In a short but informative essay published recently in the Croatian Medical Journal, Borovečki et al. (2014) offer an overview of the proposed Croatian National Centre for Biobanking.1 Their paper shows how Croatia, one of the smaller countries within the European Union (EU), could draw together its biobanking institutions under a single organizational entity for managing and dealing with ethical issues, in addition to fostering international collaboration.
In Europe, biobanking is defined as the collection and storage of biosamples alongside their related databases of research data, donor details and other information. Biobanks vary in terms of size and also the method used to collect the biosamples, namely collection for a specific study or sample remaining after diagnostic procedures. They also differ according to their intent—whether the repository focuses on research into a specific disease, for example, or holds population specimens for wider study. Biobanks also include facilities holding samples destined for transplantation, and for clinical blood and allied transfusion needs, as well as those involved in forensic investigations.
European biobanks also use diverse methods to attain donor consent and privacy; there is no standardized consensus. Although some specimen collection requires active opt-outs from the donor, most biobanks use informed consent, often with a multilayered approach to cope with ongoing and novel studies using the samples. Efforts are in progress to implement dynamic consent as biobanking responds to the changes in experimental design and technological innovation in research that enable use of samples beyond the initial study proposal.
Oversight for European biobanks comes from ethics committees based in the respective institutions that deal with issues such as experimental design and sampling, consent and data exchange. Governance occurs at the national level based on country-specific legal frameworks and requirements, with overarching legislation through EU-wide directives and recommendations. These are in addition to standards, quality controls and organizational incentives administered by various European biobanking networks.
Croatia itself possesses various private and public biobanks, ranging from the Croatian Bone Marrow Donor Registry and cord blood bank/transfusion medicine repositories, to the population-based 10,001 Dalmatians Biobank, which collects samples from remote Croatian populations for investigation of complex disease genetics. The country also has forensic DNA laboratories that collate specimens from the 1991–95 war for victim identification.
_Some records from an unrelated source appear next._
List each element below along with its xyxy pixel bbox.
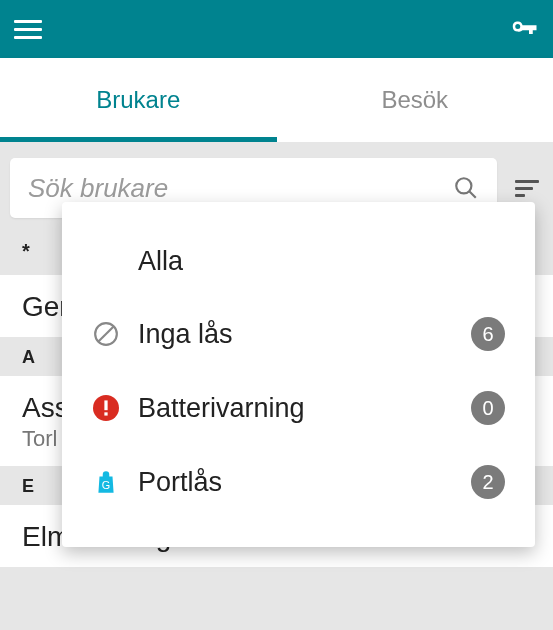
search-input[interactable]	[28, 173, 453, 204]
count-badge: 2	[471, 465, 505, 499]
hamburger-menu-icon[interactable]	[14, 20, 42, 39]
tab-besok[interactable]: Besök	[277, 58, 554, 142]
svg-rect-6	[104, 412, 107, 415]
svg-line-1	[469, 191, 476, 198]
tab-label: Besök	[381, 86, 448, 114]
svg-line-3	[98, 326, 113, 341]
filter-option-label: Batterivarning	[138, 393, 453, 424]
tab-brukare[interactable]: Brukare	[0, 58, 277, 142]
empty-icon	[92, 248, 120, 276]
filter-icon[interactable]	[511, 176, 543, 201]
alert-icon	[92, 394, 120, 422]
filter-option-port-lock[interactable]: G Portlås 2	[62, 445, 535, 519]
svg-rect-5	[104, 400, 107, 410]
app-header	[0, 0, 553, 58]
filter-option-no-locks[interactable]: Inga lås 6	[62, 297, 535, 371]
key-icon[interactable]	[509, 14, 539, 44]
filter-option-label: Alla	[138, 246, 505, 277]
svg-text:G: G	[102, 479, 110, 491]
filter-option-battery-warning[interactable]: Batterivarning 0	[62, 371, 535, 445]
tab-bar: Brukare Besök	[0, 58, 553, 142]
tab-label: Brukare	[96, 86, 180, 114]
prohibit-icon	[92, 320, 120, 348]
filter-option-label: Inga lås	[138, 319, 453, 350]
content-area: * Ger A Ass Torl E Elma Öberg › Alla	[0, 142, 553, 630]
bag-icon: G	[92, 468, 120, 496]
count-badge: 6	[471, 317, 505, 351]
search-icon	[453, 175, 479, 201]
svg-point-0	[456, 178, 471, 193]
filter-popover: Alla Inga lås 6 Batterivarning 0	[62, 202, 535, 547]
count-badge: 0	[471, 391, 505, 425]
filter-option-label: Portlås	[138, 467, 453, 498]
filter-option-all[interactable]: Alla	[62, 226, 535, 297]
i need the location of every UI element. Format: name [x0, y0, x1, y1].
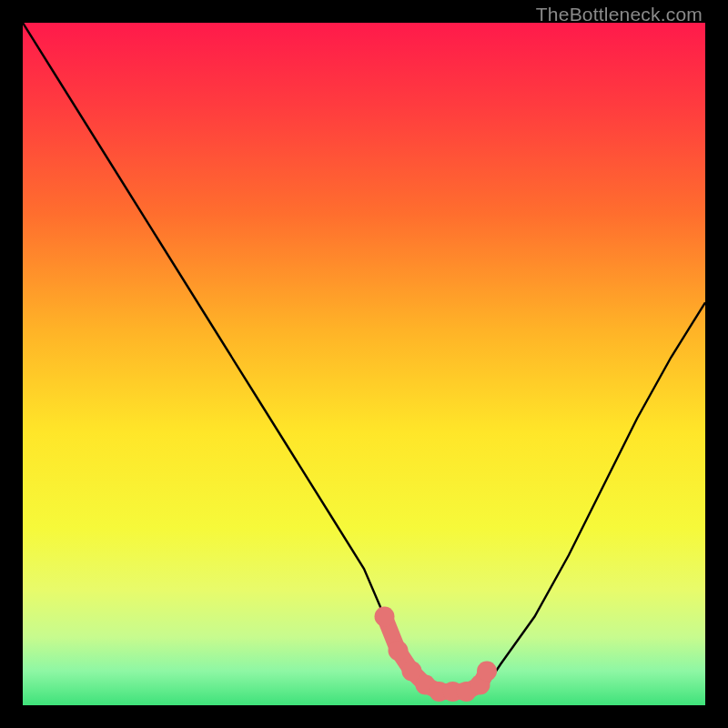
highlight-dot	[477, 662, 497, 682]
highlight-dot	[389, 641, 409, 661]
watermark-text: TheBottleneck.com	[536, 4, 703, 25]
chart-frame: TheBottleneck.com	[0, 0, 728, 728]
highlight-markers	[375, 607, 498, 703]
bottleneck-curve	[23, 23, 705, 692]
plot-area	[23, 23, 705, 705]
curve-layer	[23, 23, 705, 705]
highlight-dot	[375, 607, 395, 627]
As of yet, there is no centralized coordination for all biobanking within Croatia. For this reason, Borovečki and co-authors, all active participants within biobanking organization and research, suggest following a model based on the recommendations proposed for the Polish National DNA bank.2 The central organization proposed, the Croatian National Centre for Biobanking, would assume a role overseeing a virtual network of the nation’s repositories. The authors propose the organization should draw its management from among representatives of the institutions it represents, thus minimizing costs through use of existing resources.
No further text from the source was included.